Entrevue: Alfa Rococo

Entrevue: Alfa Rococo

Par Maude B. Laverdière

6 Octobre 2014

Le duo Alfa Rococo, composé de Justine Laberge et David Bussières, nous offrait un nouvel album le mois dernier après 4 ans : Nos cœurs ensemble. Complices en musique comme dans la vie, nous pourrons admirer leur complicité sur scène le 16 octobre prochain au Théâtre Petit-Champlain.

Pour ceux qui ne connaissent pas Alfa Rococo, comment vous décrivez-vous?

On fait de l’électro-pop-rock, de la musique entrainante avec des paroles intelligentes. Nous avons des personnalités à la fois profonde et pétillante tout comme notre musique.

Il y a un message plus positif dans cet album que dans le dernier, comment l’expliquez-vous?

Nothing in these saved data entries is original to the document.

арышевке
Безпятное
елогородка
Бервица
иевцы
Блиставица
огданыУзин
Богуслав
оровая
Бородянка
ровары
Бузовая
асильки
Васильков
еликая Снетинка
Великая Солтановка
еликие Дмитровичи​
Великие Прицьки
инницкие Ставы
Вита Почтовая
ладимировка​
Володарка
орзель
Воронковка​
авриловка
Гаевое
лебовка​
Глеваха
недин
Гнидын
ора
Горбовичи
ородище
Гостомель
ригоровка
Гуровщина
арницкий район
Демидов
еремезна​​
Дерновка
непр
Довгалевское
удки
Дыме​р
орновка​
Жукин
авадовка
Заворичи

C’était dans l’air du temps, car entre Chasser le malheur et cet album, il s’est passé pas mal de temps et pas mal de choses dans notre vie professionnelle. Nous avons changé d’étiquette de disque avec qui les choses se sont plus ou moins bien terminées. C’était une période plus grise pour le duo. Au moment de recommencer à composer, la première chanson que nous avons terminée est Lumière. Nous voulions répondre à ce moment difficile par quelque chose de super lumineux et émergé du négativisme par le positivisme.

Comment arrive-t-on à concilier notre vie professionnelle et personnelle?

On n’y pense pas trop. À la limite, tout cela est beaucoup plus facile quand on est dans le même bateau. On comprend vraiment ce que chacun vie. Notre mode de vie n’est pas standard, car notre horaire est un peu aléatoire, alors vivre avec un conjoint qui a une vie de 9h à 5h doit être beaucoup plus difficile pour un artiste. En fait, c’est la meilleure chose qui soit quand on partage la même réalité.

Vous êtes présents sur la scène musicale québécoise depuis déjà 10 ans; comment vivez-vous avec la critique?

On ne vit pas avec, on l’endure. Jusqu’à présent, nous sommes chanceux, car nous avons de bonnes critiques en général. Quand c’est négatif, ça fait mal. C’est un moindre mal, car on fait ce que l’on aime dans la vie avec tout notre cœur. Il y a des artistes qui ne les lisent pas, mais ce n’est vraiment pas notre cas puisque nous sommes nos propres producteurs, alors nous devons monter notre dossier de presse.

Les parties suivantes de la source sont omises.